Peter has said he is pleasantly surprised at how well hospital staff have adapted to incorporating voluntary assisted dying into end of life care. Despite some nervousness at the beginning, clinicians are adapting to the availability of voluntary assisted dying as an end of life choice.

What have you found helpful?

Both Peter and Chloe mention the positive relationships between all voluntary assisted dying support services. The Care Navigator Service, VAD Liaisons, Pharmacy Service and VAD Operations Team all work together to ensure the person on the pathway progresses as smoothly as possible and their care aligns with the person’s wishes.

If you were able to change something what would it be?

Chloe and Peter both refer to the limitation on medical practitioners raising voluntary assisted dying as an end of life option with patients. Peter says that if a person is coming to him after they have been seen by a Care Navigator or VAD Liaison it is easier as he can speak directly about voluntary assisted dying, but for those that might approach him directly the conversation can be cumbersome and difficult.

Chloe says that this restriction means that the person may not be adequately informed. Chloe emphasises the importance of informed consent within the health system, and the requirement on medical practitioners to explore all options with a patient, noting this is not permissible under the legislation.

What advice would you give to medical practitioners considering adding voluntary assisted dying to their scope of practice?

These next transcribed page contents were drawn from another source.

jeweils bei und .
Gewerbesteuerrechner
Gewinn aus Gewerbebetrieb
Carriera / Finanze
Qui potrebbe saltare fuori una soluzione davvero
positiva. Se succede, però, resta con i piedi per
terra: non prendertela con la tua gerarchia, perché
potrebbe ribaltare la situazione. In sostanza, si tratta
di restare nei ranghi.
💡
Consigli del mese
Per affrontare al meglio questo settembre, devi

Chloe says, ‘Do it, it might seem scary and strange to start with, but it is very rewarding.’ The assessment process gets shorter as you become familiar with the Voluntary Assisted Dying Clinical Portal and there are now Clinical Advisors here ready and willing to support new practitioners. Peter echoes this view and says that the support from the Care Navigators, Liaisons, Pharmacists, and the VAD Operations Team means that help and assistance is never far away.

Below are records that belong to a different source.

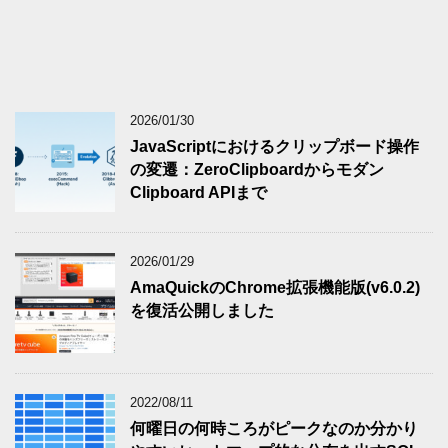
2026/01/30
JavaScriptにおけるクリップボード操作
の変遷：ZeroClipboardからモダン
Clipboard APIまで
2026/01/29
AmaQuickのChrome拡張機能版(v6.0.2)
を復活公開しました
2022/08/11
何曜日の何時ころがピークなのか分かり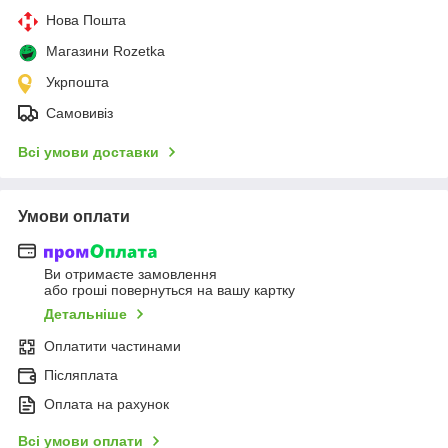
Нова Пошта
Магазини Rozetka
Укрпошта
Самовивіз
Всі умови доставки
Умови оплати
Ви отримаєте замовлення
або гроші повернуться на вашу картку
Детальніше
Оплатити частинами
Післяплата
Оплата на рахунок
Всі умови оплати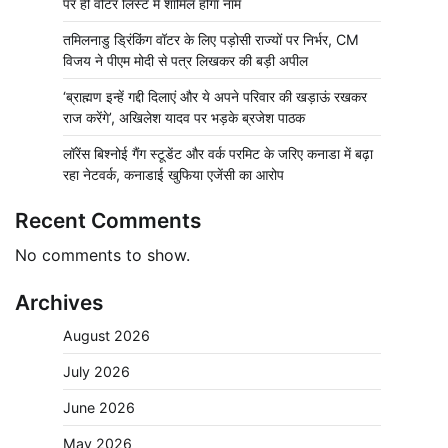
पर ही वोटर लिस्ट में शामिल होगा नाम
तमिलनाडु ड्रिंकिंग वॉटर के लिए पड़ोसी राज्यों पर निर्भर, CM
विजय ने पीएम मोदी से पत्र लिखकर की बड़ी अपील
‘ब्राह्मण इन्हें गद्दी दिलाएं और ये अपने परिवार की खड़ाऊं रखकर
राज करेंगे’, अखिलेश यादव पर भड़के ब्रजेश पाठक
लॉरेंस बिश्नोई गैंग स्टूडेंट और वर्क परमिट के जरिए कनाडा में बढ़ा
रहा नेटवर्क, कनाडाई खुफिया एजेंसी का आरोप
Recent Comments
No comments to show.
Archives
August 2026
July 2026
June 2026
May 2026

Can you share your thoughts about the Community of Practice?

Chloe and Peter Co-Chair the Voluntary Assisted Dying Community of Practice in their role as Clinical Advisors. The Community of Practice is a safe place to share concerns and any learnings with a group of peers. It is an important forum to gain support and discuss difficult cases. It also offers the opportunity to take time to reflect on the important work and the relationships forming between the medical practitioners is supportive and proving to be very important.

Do you have any final thoughts you would like to share?

Chloe believes South Australia was set up well for voluntary assisted dying through the implementation process. There was extensive stakeholder engagement which meant a balanced view was always represented. Having committed clinicians available to support people to access voluntary assisted dying as an end of life choice is the foundation of a successful program.

The Review Board is grateful to Cuong, Carolyn, Chloe and Peter for sharing their thoughts, and recognises all clinicians involved in supporting people and commends them for the work they are doing to provide South Australians with this end of life choice.